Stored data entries

:::

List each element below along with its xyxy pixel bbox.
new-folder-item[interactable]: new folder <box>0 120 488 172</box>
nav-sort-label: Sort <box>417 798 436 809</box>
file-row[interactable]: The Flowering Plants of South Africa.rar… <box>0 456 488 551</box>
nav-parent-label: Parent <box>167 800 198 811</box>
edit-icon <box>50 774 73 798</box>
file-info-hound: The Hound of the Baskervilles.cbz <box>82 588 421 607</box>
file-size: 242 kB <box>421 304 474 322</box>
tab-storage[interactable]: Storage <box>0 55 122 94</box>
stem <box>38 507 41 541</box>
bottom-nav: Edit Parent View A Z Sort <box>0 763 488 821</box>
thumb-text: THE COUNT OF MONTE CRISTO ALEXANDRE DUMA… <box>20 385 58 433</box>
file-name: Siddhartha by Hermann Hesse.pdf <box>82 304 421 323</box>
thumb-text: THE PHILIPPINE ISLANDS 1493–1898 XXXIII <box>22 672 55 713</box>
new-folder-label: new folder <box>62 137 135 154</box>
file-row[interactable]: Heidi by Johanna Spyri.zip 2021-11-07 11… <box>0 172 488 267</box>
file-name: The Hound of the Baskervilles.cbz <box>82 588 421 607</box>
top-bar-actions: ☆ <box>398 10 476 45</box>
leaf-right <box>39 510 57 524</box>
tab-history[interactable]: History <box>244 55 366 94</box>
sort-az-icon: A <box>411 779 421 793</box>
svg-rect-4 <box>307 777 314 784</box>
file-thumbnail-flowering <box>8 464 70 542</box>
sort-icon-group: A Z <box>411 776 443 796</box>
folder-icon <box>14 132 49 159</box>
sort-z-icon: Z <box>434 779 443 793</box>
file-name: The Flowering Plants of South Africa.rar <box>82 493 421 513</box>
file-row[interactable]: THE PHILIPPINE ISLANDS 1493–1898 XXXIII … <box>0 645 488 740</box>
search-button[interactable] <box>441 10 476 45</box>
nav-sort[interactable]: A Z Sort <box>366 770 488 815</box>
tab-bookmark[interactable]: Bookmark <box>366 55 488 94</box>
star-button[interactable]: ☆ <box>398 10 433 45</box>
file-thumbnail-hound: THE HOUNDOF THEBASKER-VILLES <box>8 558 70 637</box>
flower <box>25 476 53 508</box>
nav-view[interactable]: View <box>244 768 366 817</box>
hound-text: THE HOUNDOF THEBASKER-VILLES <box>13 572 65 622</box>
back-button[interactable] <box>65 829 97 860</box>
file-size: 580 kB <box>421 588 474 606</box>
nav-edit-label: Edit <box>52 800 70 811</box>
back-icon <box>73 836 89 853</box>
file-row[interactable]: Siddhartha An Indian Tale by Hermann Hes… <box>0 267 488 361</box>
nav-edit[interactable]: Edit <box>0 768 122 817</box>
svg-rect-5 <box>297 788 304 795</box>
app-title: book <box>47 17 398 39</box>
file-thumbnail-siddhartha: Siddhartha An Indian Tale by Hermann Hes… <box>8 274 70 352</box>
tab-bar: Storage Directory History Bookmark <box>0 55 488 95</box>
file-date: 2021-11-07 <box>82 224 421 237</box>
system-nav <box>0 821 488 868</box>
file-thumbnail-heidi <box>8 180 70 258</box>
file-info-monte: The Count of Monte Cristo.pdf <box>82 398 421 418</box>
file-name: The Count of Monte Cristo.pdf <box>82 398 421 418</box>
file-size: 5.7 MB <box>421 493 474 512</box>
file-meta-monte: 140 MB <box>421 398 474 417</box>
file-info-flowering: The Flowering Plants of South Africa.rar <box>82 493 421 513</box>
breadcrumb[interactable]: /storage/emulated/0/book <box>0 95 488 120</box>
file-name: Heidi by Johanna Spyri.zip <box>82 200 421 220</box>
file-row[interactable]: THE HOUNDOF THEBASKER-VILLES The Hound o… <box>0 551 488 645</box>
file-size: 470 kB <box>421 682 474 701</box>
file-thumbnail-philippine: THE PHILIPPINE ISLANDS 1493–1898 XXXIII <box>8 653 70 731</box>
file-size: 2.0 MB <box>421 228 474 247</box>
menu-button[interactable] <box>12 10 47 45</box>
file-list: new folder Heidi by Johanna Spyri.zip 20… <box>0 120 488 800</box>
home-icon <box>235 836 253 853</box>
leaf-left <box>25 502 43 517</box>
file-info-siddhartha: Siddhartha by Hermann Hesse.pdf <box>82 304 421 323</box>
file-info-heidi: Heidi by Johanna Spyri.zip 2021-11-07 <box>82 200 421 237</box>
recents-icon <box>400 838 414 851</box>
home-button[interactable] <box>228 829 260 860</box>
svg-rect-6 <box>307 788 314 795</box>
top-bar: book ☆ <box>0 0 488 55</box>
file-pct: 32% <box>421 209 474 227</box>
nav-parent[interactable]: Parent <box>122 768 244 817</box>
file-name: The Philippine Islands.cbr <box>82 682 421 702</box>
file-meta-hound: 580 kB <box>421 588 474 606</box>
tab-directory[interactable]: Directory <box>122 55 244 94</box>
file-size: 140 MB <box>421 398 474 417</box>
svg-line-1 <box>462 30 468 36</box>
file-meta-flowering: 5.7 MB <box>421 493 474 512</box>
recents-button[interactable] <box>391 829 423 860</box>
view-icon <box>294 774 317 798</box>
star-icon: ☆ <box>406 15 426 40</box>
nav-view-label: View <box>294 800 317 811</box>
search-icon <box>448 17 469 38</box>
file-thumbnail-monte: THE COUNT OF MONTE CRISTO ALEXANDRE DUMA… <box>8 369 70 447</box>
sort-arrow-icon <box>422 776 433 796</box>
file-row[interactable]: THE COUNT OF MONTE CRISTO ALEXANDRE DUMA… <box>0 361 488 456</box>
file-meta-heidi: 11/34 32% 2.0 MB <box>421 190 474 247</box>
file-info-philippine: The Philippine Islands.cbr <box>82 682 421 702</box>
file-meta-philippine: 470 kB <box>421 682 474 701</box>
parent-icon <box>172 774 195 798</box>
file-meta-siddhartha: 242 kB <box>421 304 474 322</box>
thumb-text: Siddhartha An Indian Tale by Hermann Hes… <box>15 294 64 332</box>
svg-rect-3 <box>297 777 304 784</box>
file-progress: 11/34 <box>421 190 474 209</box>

:::

(EXERCISE DIRECTIONS):
Tell how many lines of the data above hold the string "info". Give only the number.

(RESULT FOR THIS TASK):
6